“What if I tell James what you’ve just told me?”
“You won’t.”
“How can you be so sure?”
“Because if something were to happen to me, what do you think would become of Callum?” He fastens the silver button on his cuff. “What will become of you?”
My soul hardens. Every bone in my body turns to ice. My muscles stiffen, and my fingers dig into the thin mattress that sits on the cot.
Blake pulls a key from the pocket of his breeches, and turns it in the lock. The door screeches open.
He holds out his arm for me to take. “Come. James is expecting us.”
My laugh sounds bitter and twisted. “Why on earth would I come with you?”
“Play along with my game, and you might survive. You may even avoid being sent back to the Southlands.”
I grit my teeth. “How does giving me to James help you to get what you want?”
He gestures with his head. “Come and find out.”
When I make no sign of movement, he exhales. His breath plumes in front of his face.
“When I present you to the king, you will be presented with a choice,” he says. “Choose correctly, and you will be safe. You have my word.”

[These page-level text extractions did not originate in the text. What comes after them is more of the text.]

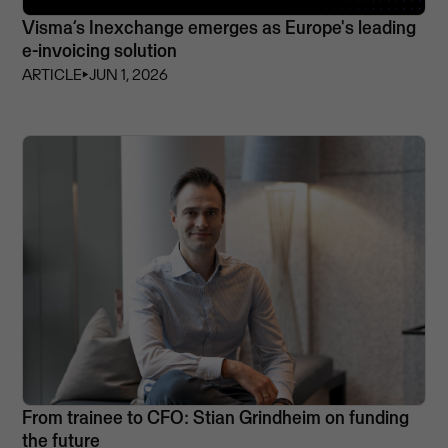
Visma’s Inexchange emerges as Europe's leading
e-invoicing solution
ARTICLE
⏵
JUN 1, 2026
From trainee to CFO: Stian Grindheim on funding
the future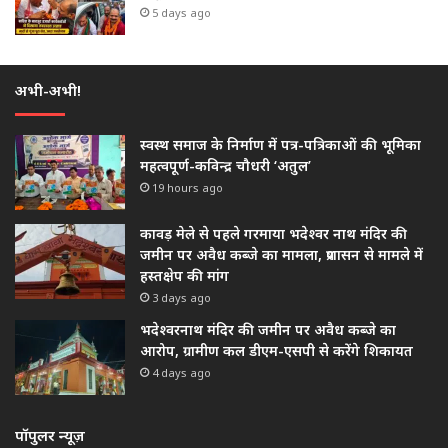
5 days ago
अभी-अभी!
स्वस्थ समाज के निर्माण में पत्र-पत्रिकाओं की भूमिका
महत्वपूर्ण-कविन्द्र चौधरी ‘अतुल’
19 hours ago
कावड़ मेले से पहले गरमाया भदेश्वर नाथ मंदिर की
जमीन पर अवैध कब्जे का मामला, प्रशासन से मामले में
हस्तक्षेप की मांग
3 days ago
भदेश्वरनाथ मंदिर की जमीन पर अवैध कब्जे का
आरोप, ग्रामीण कल डीएम-एसपी से करेंगे शिकायत
4 days ago
पॉपुलर न्यूज़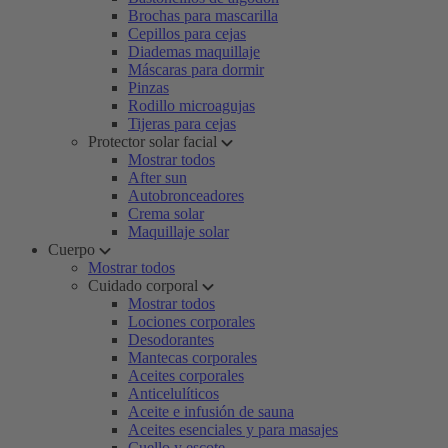
Brochas para mascarilla
Cepillos para cejas
Diademas maquillaje
Máscaras para dormir
Pinzas
Rodillo microagujas
Tijeras para cejas
Protector solar facial
Mostrar todos
After sun
Autobronceadores
Crema solar
Maquillaje solar
Cuerpo
Mostrar todos
Cuidado corporal
Mostrar todos
Lociones corporales
Desodorantes
Mantecas corporales
Aceites corporales
Anticelulíticos
Aceite e infusión de sauna
Aceites esenciales y para masajes
Cuello y escote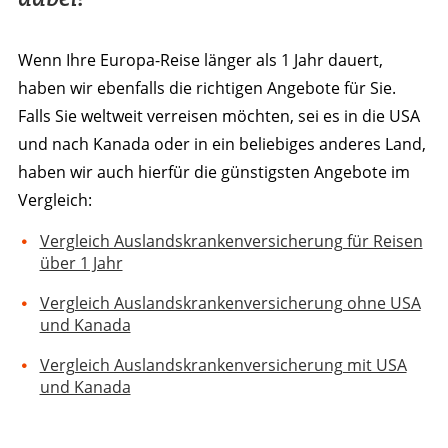
Wenn Ihre Europa-Reise länger als 1 Jahr dauert,
haben wir ebenfalls die richtigen Angebote für Sie.
Falls Sie weltweit verreisen möchten, sei es in die USA
und nach Kanada oder in ein beliebiges anderes Land,
haben wir auch hierfür die günstigsten Angebote im
Vergleich:
Vergleich Auslandskrankenversicherung für Reisen
über 1 Jahr
Vergleich Auslandskrankenversicherung ohne USA
und Kanada
Vergleich Auslandskrankenversicherung mit USA
und Kanada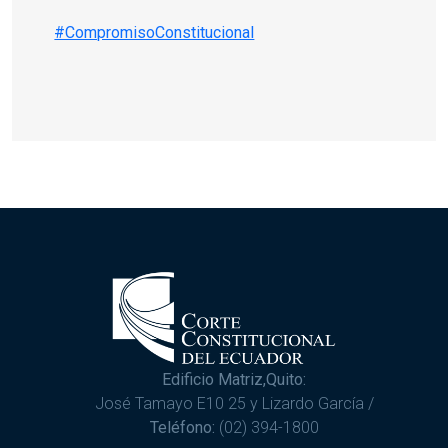
#CompromisoConstitucional
Edificio Matriz,Quito:
José Tamayo E10 25 y Lizardo García /
Teléfono:
(02) 394-1800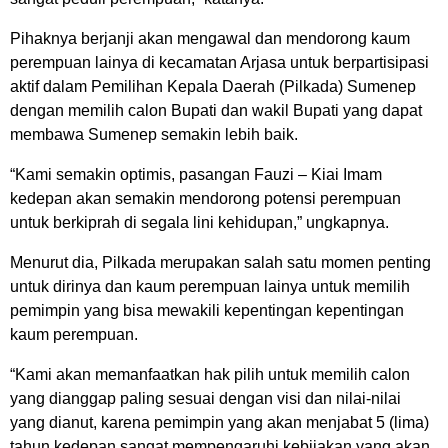
Pihaknya berjanji akan mengawal dan mendorong kaum
perempuan lainya di kecamatan Arjasa untuk berpartisipasi
aktif dalam Pemilihan Kepala Daerah (Pilkada) Sumenep
dengan memilih calon Bupati dan wakil Bupati yang dapat
membawa Sumenep semakin lebih baik.
“Kami semakin optimis, pasangan Fauzi – Kiai Imam
kedepan akan semakin mendorong potensi perempuan
untuk berkiprah di segala lini kehidupan,” ungkapnya.
Menurut dia, Pilkada merupakan salah satu momen penting
untuk dirinya dan kaum perempuan lainya untuk memilih
pemimpin yang bisa mewakili kepentingan kepentingan
kaum perempuan.
“Kami akan memanfaatkan hak pilih untuk memilih calon
yang dianggap paling sesuai dengan visi dan nilai-nilai
yang dianut, karena pemimpin yang akan menjabat 5 (lima)
tahun kedepan sangat mempengaruhi kebijakan yang akan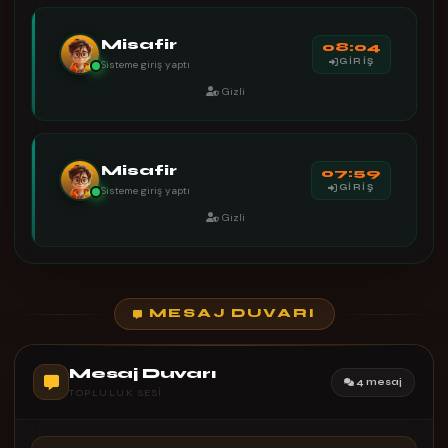
Misafir
08:04
GİRİŞ
Sisteme giriş yaptı
Gizli
Misafir
07:59
GİRİŞ
Sisteme giriş yaptı
Gizli
MESAJ DUVARI
Mesaj Duvarı
4 mesaj
TOPLULUK SESI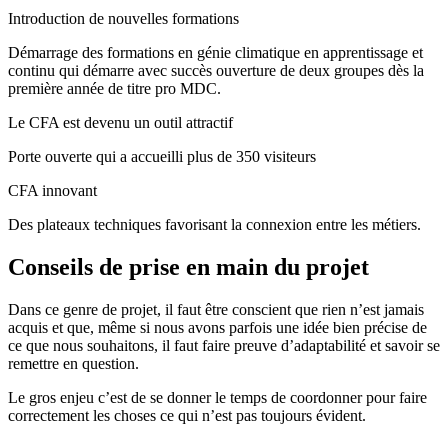
Introduction de nouvelles formations
Démarrage des formations en génie climatique en apprentissage et
continu qui démarre avec succès ouverture de deux groupes dès la
première année de titre pro MDC.
Le CFA est devenu un outil attractif
Porte ouverte qui a accueilli plus de 350 visiteurs
CFA innovant
Des plateaux techniques favorisant la connexion entre les métiers.
Conseils de prise en main du projet
Dans ce genre de projet, il faut être conscient que rien n’est jamais
acquis et que, même si nous avons parfois une idée bien précise de
ce que nous souhaitons, il faut faire preuve d’adaptabilité et savoir se
remettre en question.
Le gros enjeu c’est de se donner le temps de coordonner pour faire
correctement les choses ce qui n’est pas toujours évident.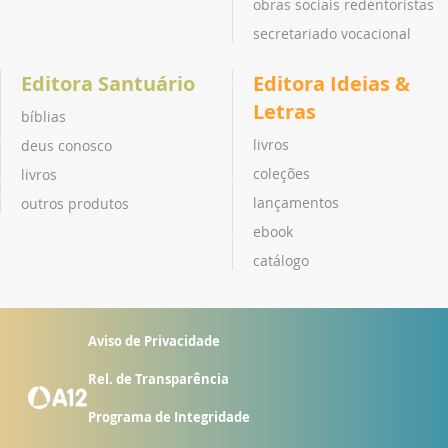
obras sociais redentoristas
secretariado vocacional
Editora Santuário
Editora Ideias &
Letras
bíblias
livros
deus conosco
coleções
livros
lançamentos
outros produtos
ebook
catálogo
Aviso de Privacidade
Rel. de Transparência
Programa de Integridade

“Your word means very little to me, Blake.”
He shrugs. “Of course, I could come in there and throw you over my shoulder. I could carry you kicking and screaming to the Wolf King. Is that truly how you wish to present yourself to him when so much is at stake?”
He holds out his hand. I glare at it, then him.
I know he is serious. If he came into this cell, I could hit him and try to run free. But I felt the strength in his body when we danced. I recall Callum telling me that Blake is stronger, more competent, than he seems. Perhaps it would give me some satisfaction, to inflict even the smallest bit of damage onto this snake. But he will win, in the end. And then what?
No. I will not fight him. Not yet. I will bide my time. I will be smart. I will find out what the Wolf King has to say.
Perhaps I can make my own bargain. Perhaps I can play my own game.
I take a deep breath and I rise. I brush some mud from my breeches, watching as it scatters across the stone floor. My legs are shaking, but I raise my head as I cross the cell, ignoring Blake’s outstretched arm.
“I hate you,” I tell him through gritted teeth as I walk past him into the gloomy corridor.
“Oh, darling, I know.” The door to the cell swings shut, and he falls into step beside me.
We walk up some stone steps. They’re damp and they glisten in the torchlight. At the top, Blake unlocks another door, then leads me down a tired walkway, the walls lined with fading portraits. There’s a murmur of voices in one of the rooms that we pass, and I wonder how many men James has brought with him. If there are not too many, perhaps I can escape them.
I shiver, wishing I had my cloak as we head up a stairway and toward a door at the end of the landing.
Blake taps his knuckles against it, and my stomach clenches when he pushes it open. He stands back to let me enter first.
I’m hit first by a wave of warmth from the fire in the hearth. We appear to be in some kind of drawing room. There is a worn rug on the floorboards, a writing desk by one wall, and a few battered leather armchairs collected around the fireplace. James sits in one of them.
His presence seems to fill the entire room.
It is not just his size, it is the power that radiates from his eyes when they land on mine.
His brown shoulder-length hair is wild, and he is dressed in his red kilt, slightly different to Callum’s. The sleeves of his cream shirt are rolled up to his elbows and I notice one of the tattoos on his forearms is a flower—a contrast to his otherwise hard demeanor.
I grit my teeth, and hold my head high. I won’t cower before him.